About Celia Schiffer
Celia Schiffer is a Professor & Chair of Biochemistry & Molecular Biotechnology, Arthur F. and Helen P. Koskinas Professor of Biochemistry and Molecular Biotechnology, and Director of Institute for Drug Resistance at UMass Chan Medical School. Dr. Schiffer has a BA in physics from the University of Chicago, PhD in biophysics from University of California, San Francisco, with postdoctoral training at the ETH in Zurich, Switzerland and Genentech, Inc. She has directed numerous collaborative NIH and other grants totaling over $45M, including three NIH program project awards from the National Institute of General Medical Sciences. She has published over 130 peer reviewed journal articles, using a combination of experimental and computational structural biology and chemistry techniques to obtain key insights into drug resistance. She was part of the leadership that started MassTERi and the Regional Cryo-EM facility at UMass Chan. In 2015 she became a fellow of the American Academy of Microbiology. In 2010 she received the UMass Chan Medical School’s Outstanding Mentoring to Women Faculty Award, in 2016 she was honored by the inaugural Chancellor’s Award for Excellence in Mentoring and in October 2016 she was awarded the Massachusetts Society for Medical Research Educator of the year.
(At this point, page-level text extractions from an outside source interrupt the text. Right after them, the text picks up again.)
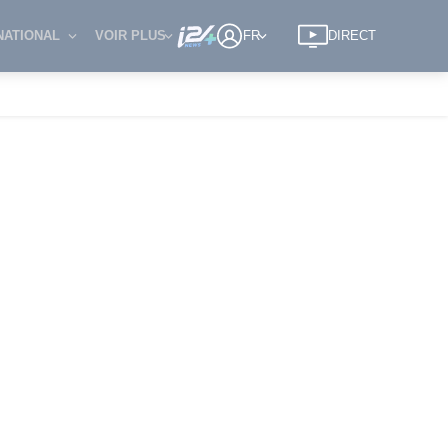
NATIONAL
VOIR PLUS
FR
DIRECT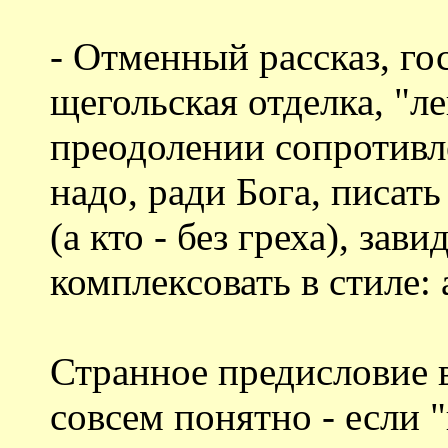
- Отменный рассказ, го
щегольская отделка, "л
преодолении сопротивл
надо, ради Бога, писат
(а кто - без греха), зави
комплексовать в стиле: а
Странное предисловие в
совсем понятно - если "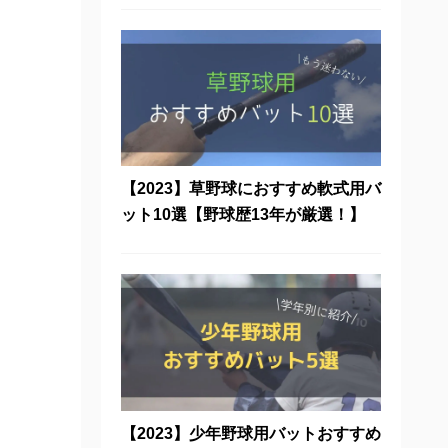
【2023】草野球におすすめ軟式用バ
ット10選【野球歴13年が厳選！】
【2023】少年野球用バットおすすめ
Dr. Schiffer has developed a strategy to lessen the probability that drug resistance occurs. She has done so at the initial stage of drug development when the drug is first being designed. She realized that through understanding the molecular mechanism by which the disease process occurs she could develop inhibitors that block the disease in such a way that the likelihood of resistance occurring is greatly reduced. She demonstrated this strategy with targets in two globally pandemic viruses: HIV and Hepatitis C and is showing this strategy generalizable to many other diseases. By designing drugs to be less susceptible to drug resistance, the drugs are more likely to last and stay effective. Finding other general parallels to avoid drug resistance in drug design and patient therapy motivated her to conceptualize and co-founded the Institute for Drug Resistance, as drugs that retain their ability to be effective is ultimately better for both the individual patient and for society as a whole.